Figure 10Event total precipitation maps for three cold season events (a) and three warm season events (b). Each column represents one event, and each row represents one precipitation product: STIV_DBKC, ${STIV}_{DBKC}^{IRC *}$ from IRC-only framework, and ${STIV}_{DBKC}^{IRC *}$ from the coupled IRC-ICC framework. This figure is adapted from Liao and Barros (2025b).

The original QPE (a1 and b1) shows abrupt changes in rainfall intensity, which is a common issue of radar observations at high spatial resolution. On the contrary, the IRC-corrected precipitation maps demonstrate precipitation features aligning with landform, showing strong spatial precipitation gradients along ridges and adjacent valleys (examples are listed in Fig. A3). The spatial correlation between orographic precipitation and topography is observed across all mountain ranges, including the Appalachians (e.g., Konrad, 1994; Smith et al., 2011; Wolvin et al., 2024). Note the dark blue colors in Fig. 10 corresponding to very low precipitation near the basin outlet are an artifact of the IRC tied to very short travel times that cannot be fully resolved even at fine scales of 250 m and 5 min. However, these artifacts are much reduced for the IRC-ICC due to the reduction of uncertainty in initial conditions, as shown for the 14 October 2009, 20 April 2009, and 12 April 2013 events because of overall basin-wide travel time improvement. It is worth noting that these three events are relatively mild events, indicating a larger impact of IC on relatively less extreme events because of the critical role of IC in runoff generation mechanisms and travel times distributions. Thus, the extreme event precipitation product obtained from IRC-ICC is the data set recommended for applications with other hydrologic models.

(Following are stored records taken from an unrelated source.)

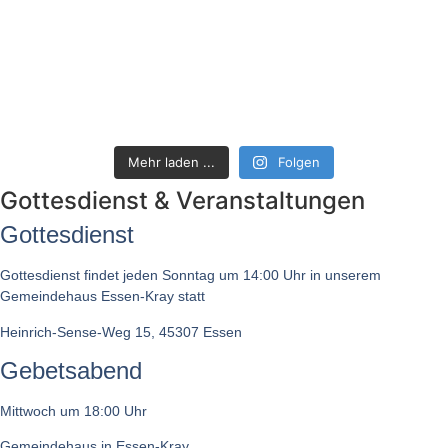
Mehr laden ...
Folgen
Gottesdienst & Veranstaltungen
Gottesdienst
Gottesdienst findet jeden Sonntag um 14:00 Uhr in unserem
Gemeindehaus Essen-Kray statt
Heinrich-Sense-Weg 15, 45307 Essen
Gebetsabend
Mittwoch um 18:00 Uhr
Gemeindehaus in Essen-Kray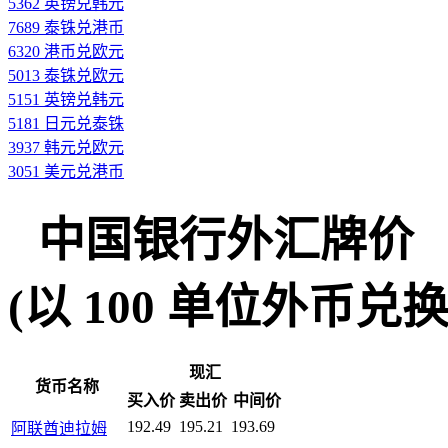
5362 英镑兑韩元
7689 泰铢兑港币
6320 港币兑欧元
5013 泰铢兑欧元
5151 英镑兑韩元
5181 日元兑泰铢
3937 韩元兑欧元
3051 美元兑港币
中国银行外汇牌价
(以 100 单位外币兑换人民
现汇
货币名称
买入价
卖出价
中间价
192.49
195.21
193.69
阿联酋迪拉姆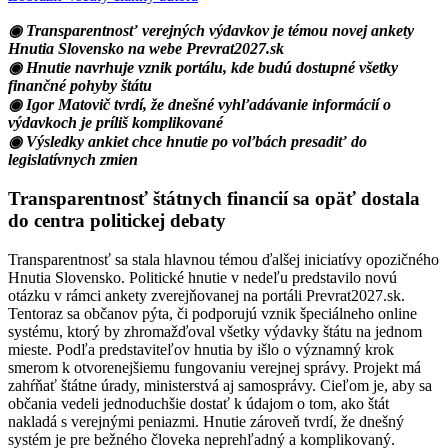
◉ Transparentnosť verejných výdavkov je témou novej ankety
Hnutia Slovensko na webe Prevrat2027.sk
◉ Hnutie navrhuje vznik portálu, kde budú dostupné všetky
finančné pohyby štátu
◉ Igor Matovič tvrdí, že dnešné vyhľadávanie informácií o
výdavkoch je príliš komplikované
◉ Výsledky ankiet chce hnutie po voľbách presadiť do
legislatívnych zmien
Transparentnosť štátnych financií sa opäť dostala
do centra politickej debaty
Transparentnosť sa stala hlavnou témou ďalšej iniciatívy opozičného
Hnutia Slovensko. Politické hnutie v nedeľu predstavilo novú
otázku v rámci ankety zverejňovanej na portáli Prevrat2027.sk.
Tentoraz sa občanov pýta, či podporujú vznik špeciálneho online
systému, ktorý by zhromažďoval všetky výdavky štátu na jednom
mieste. Podľa predstaviteľov hnutia by išlo o významný krok
smerom k otvorenejšiemu fungovaniu verejnej správy. Projekt má
zahŕňať štátne úrady, ministerstvá aj samosprávy. Cieľom je, aby sa
občania vedeli jednoduchšie dostať k údajom o tom, ako štát
nakladá s verejnými peniazmi. Hnutie zároveň tvrdí, že dnešný
systém je pre bežného človeka neprehľadný a komplikovaný.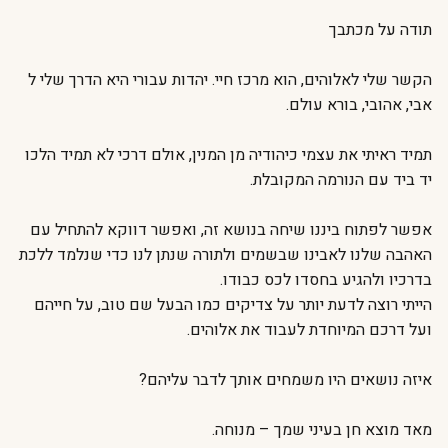
תודה על מכתבך
הקשר שלי לאלוהים, הוא מרכז חיי. יהדות עבורי היא הדרך שלי ל
אבי, אהובי, בורא עולם.
תמיד ראיתי את עצמי כיהודיה מן המנין, אולם דרכי לא תמיד הלכו
יד ביד עם הנורמה המקובלת.
אפשר לפתוח ביננו שיחה בנושא זה, ואפשר דווקא להתחיל עם
האהבה שלנו לאבינו שבשמים ולתורה שנתן לנו כדי שנלמד ללכת
בדרכיו ולהגיע בחסדו לכס כבודו.
הייתי רוצה לדעת יותר על צדיקים כמו הבעל שם טוב, על חייהם
ועל דרכם המיוחדת לעבוד את אלוהים.
איזה נושאים היו משמחים אותך לדבר עליהם?
מאד מוצא חן בעיני שמך – מנוחה.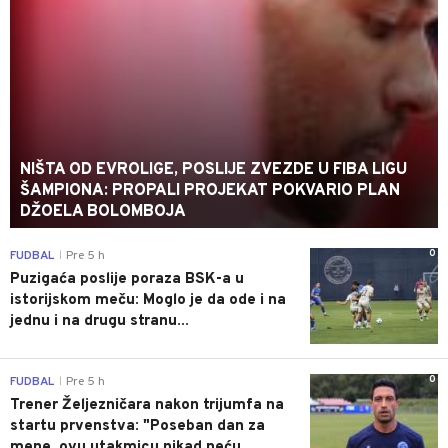
NIŠTA OD EVROLIGE, POSLIJE ZVEZDE U FIBA LIGU
ŠAMPIONA: PROPALI PROJEKAT POKVARIO PLAN
DŽOELA BOLOMBOJA
0
FUDBAL
Pre 5 h
|
Puzigaća poslije poraza BSK-a u
istorijskom meču: Moglo je da ode i na
jednu i na drugu stranu...
0
FUDBAL
Pre 5 h
|
Trener Željezničara nakon trijumfa na
startu prvenstva: "Poseban dan za
mene, ovu utakmicu nikad neću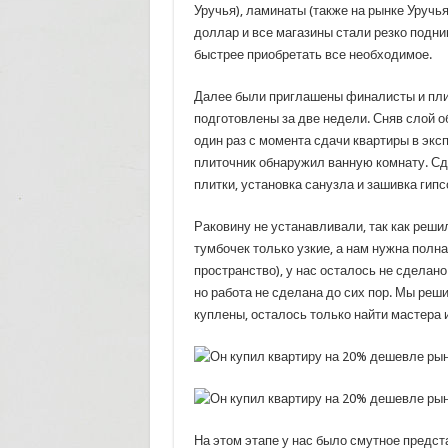
Уручья), ламинаты (также на рынке Уручья
доллар и все магазины стали резко подни
быстрее приобретать все необходимое.
Далее были приглашены финалисты и пли
подготовлены за две недели. Сняв слой о
один раз с момента сдачи квартиры в экс
плиточник обнаружил ванную комнату. Сд
плитки, установка санузла и зашивка гипс
Раковину не устанавливали, так как реши
тумбочек только узкие, а нам нужна полна
пространство), у нас осталось не сделано
но работа не сделана до сих пор. Мы реш
куплены, осталось только найти мастера и
На этом этапе у нас было смутное предс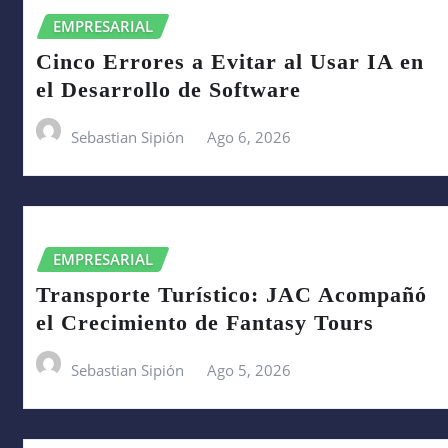
EMPRESARIAL
Cinco Errores a Evitar al Usar IA en
el Desarrollo de Software
Sebastian Sipión
Ago 6, 2026
EMPRESARIAL
Transporte Turístico: JAC Acompañó
el Crecimiento de Fantasy Tours
Sebastian Sipión
Ago 5, 2026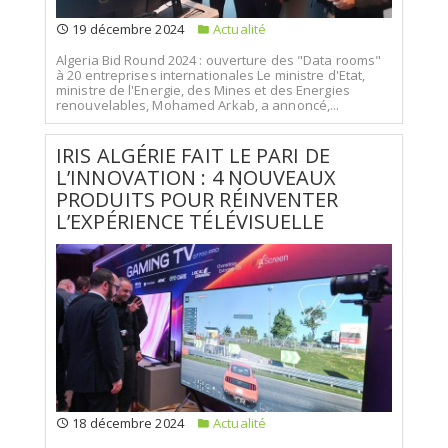
19 décembre 2024
Actualité
Algeria Bid Round 2024 : ouverture des "Data rooms"
à 20 entreprises internationales Le ministre d'Etat,
ministre de l'Energie, des Mines et des Energies
renouvelables, Mohamed Arkab, a annoncé,...
IRIS ALGÉRIE FAIT LE PARI DE
L’INNOVATION : 4 NOUVEAUX
PRODUITS POUR RÉINVENTER
L’EXPÉRIENCE TÉLÉVISUELLE
18 décembre 2024
Actualité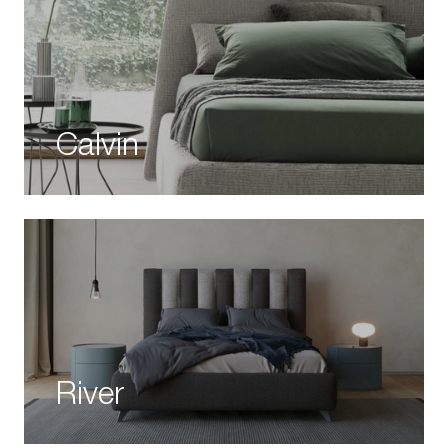
Calvin
River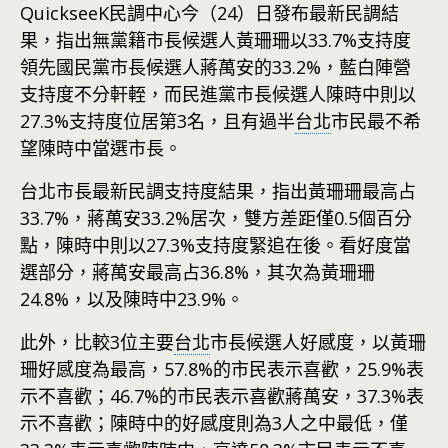
QuickseeK民調中心今（24）日發布最新民調結
果，指出無黨籍市長候選人黃珊珊以33.7%支持度
領先國民黨市長候選人蔣萬安的33.2%，藍白陣營
支持度不分軒輊，而民進黨市長候選人陳時中則以
27.3%支持度位居第3名，且有過半
台北
市民最不希
望陳時中當選市長。
台北市長最新民調支持度結果，指出黃珊珊最高占
33.7%，蔣萬安33.2%居次，雙方差距僅0.5個百分
點，陳時中則以27.3%支持度緊追在後。看好度當
選部分，蔣萬安最高占36.8%，其次為黃珊珊
24.8%，以及陳時中23.9%。
此外，比較3位主要
台北
市長候選人好感度，以黃珊
珊好感度為最高，57.8%的市民表示喜歡，25.9%表
示不喜歡；46.7%的市民表示喜歡蔣萬安，37.3%表
示不喜歡；陳時中的好感度則為3人之中最低，僅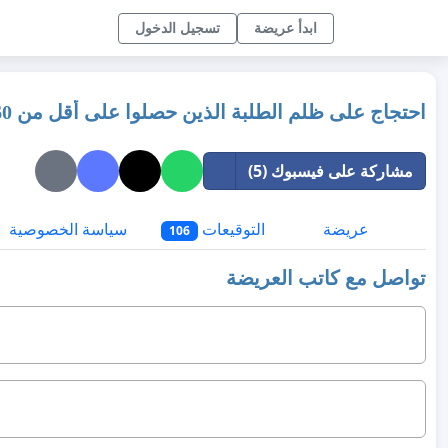
ابدأ عريضة
تسجيل الدخول
احتجاج على ظلم الطلبة الذين حصلوا على أقل من 60% في الترم الأول
مشاركة على فيسبوك (5)
عريضة
التوقيعات
سياسة الخصوصية
106
تواصل مع كاتب العريضة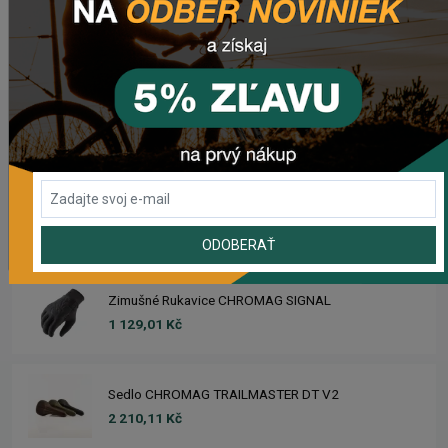
WEBOVÁ STRÁNKA VÝROBCU
www.liv-cycling.com
POSLEDNÉ PRIDANÉ PRODUKTY
Sedlo CHROMAG LIMBER
2 357,53 Kč
ODOBERAŤ
Zimušné Rukavice CHROMAG SIGNAL
1 129,01 Kč
Sedlo CHROMAG TRAILMASTER DT V2
2 210,11 Kč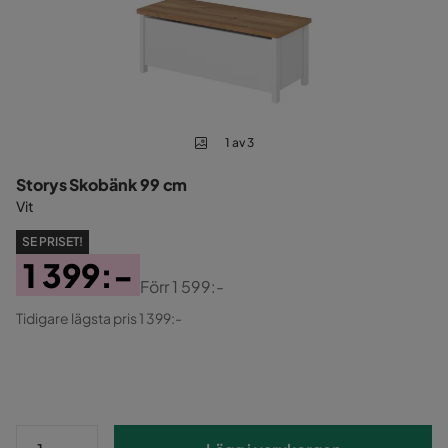
1 av 3
Storys Skobänk 99 cm
Vit
SE PRISET!
1 399:-
Förr
1 599:-
Pris
Original
Tidigare lägsta pris 1 399:-
Pris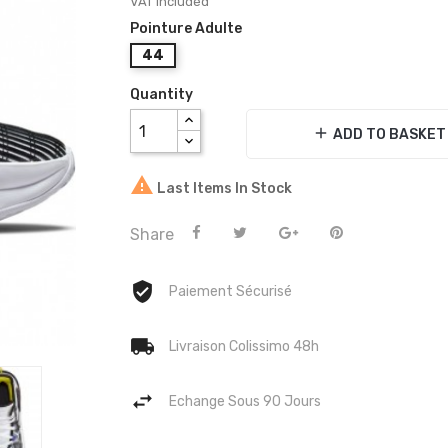
VAT included
Pointure Adulte
44
Quantity
add
ADD TO BASKET

Last Items In Stock
Share
Paiement Sécurisé
Livraison Colissimo 48h
Echange Sous 90 Jours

3.2.3 Precipitation and Hydrologic Skill Metrics

Event-total precipitation maps are calculated for each basin and event, and basin-scale precipitation statistics (e.g., mean and standard deviation) are derived for each event-total precipitation map. These statistics are plotted in Fig. 11, and subregions are separated by vertical black lines. Basins 01 to 11 are located in the SAM, Basins 12 to 20 are located in the CAM, and Basins 21 to 30 are located in the NAM. Basins 13 and 14 are not included in the statistics.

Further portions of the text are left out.